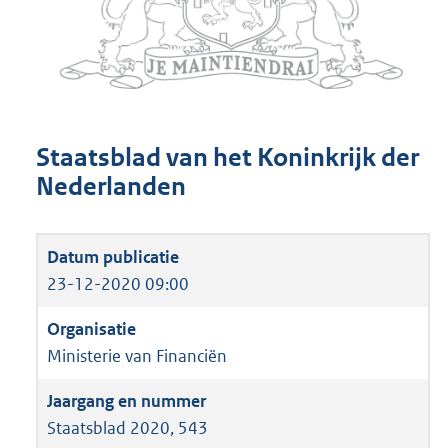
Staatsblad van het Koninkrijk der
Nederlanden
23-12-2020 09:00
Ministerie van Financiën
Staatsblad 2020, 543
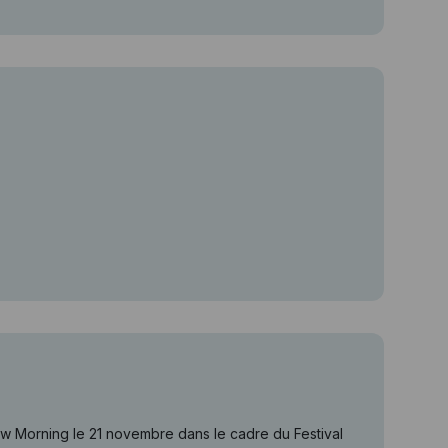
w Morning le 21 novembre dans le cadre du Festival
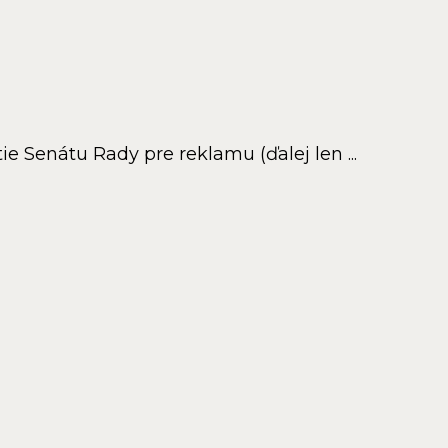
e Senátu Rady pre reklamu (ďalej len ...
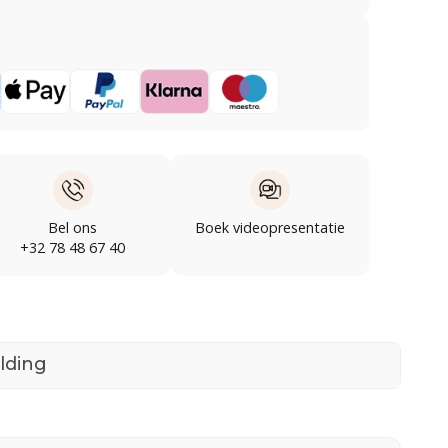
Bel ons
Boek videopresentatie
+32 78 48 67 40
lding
* * * * * * * * *
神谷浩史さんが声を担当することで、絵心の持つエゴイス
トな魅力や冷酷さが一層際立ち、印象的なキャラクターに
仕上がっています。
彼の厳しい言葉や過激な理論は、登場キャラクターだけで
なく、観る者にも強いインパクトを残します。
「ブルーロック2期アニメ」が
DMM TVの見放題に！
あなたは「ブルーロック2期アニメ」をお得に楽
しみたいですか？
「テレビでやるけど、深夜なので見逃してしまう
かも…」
* * * * * * * * *
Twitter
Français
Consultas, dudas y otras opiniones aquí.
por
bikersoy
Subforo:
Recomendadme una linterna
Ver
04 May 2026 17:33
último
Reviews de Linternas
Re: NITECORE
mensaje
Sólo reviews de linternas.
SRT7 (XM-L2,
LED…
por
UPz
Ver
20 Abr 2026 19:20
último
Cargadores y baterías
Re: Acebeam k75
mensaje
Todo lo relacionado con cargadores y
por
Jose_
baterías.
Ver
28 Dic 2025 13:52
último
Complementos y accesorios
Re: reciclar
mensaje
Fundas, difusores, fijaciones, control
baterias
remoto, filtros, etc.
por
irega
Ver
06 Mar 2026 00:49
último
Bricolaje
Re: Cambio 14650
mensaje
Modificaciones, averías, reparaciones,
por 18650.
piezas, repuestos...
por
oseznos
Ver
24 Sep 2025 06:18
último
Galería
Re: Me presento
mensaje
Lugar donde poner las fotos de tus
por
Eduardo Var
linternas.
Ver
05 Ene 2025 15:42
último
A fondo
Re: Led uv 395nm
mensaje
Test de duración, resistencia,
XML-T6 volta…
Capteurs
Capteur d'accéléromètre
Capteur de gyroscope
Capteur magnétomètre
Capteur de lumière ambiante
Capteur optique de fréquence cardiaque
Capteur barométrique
* * * * * * * * *
== WHAT THE TASK REQUIRES ==
Please return the lines above that run from the line containing "Capteur magnétomètre" to the line containing "Capteur barométrique", inclusive, exactly and with no other lines.

== FINISHED TASK ==
Capteur magnétomètre
Capteur de lumière ambiante
Capteur optique de fréquence cardiaque
Capteur barométrique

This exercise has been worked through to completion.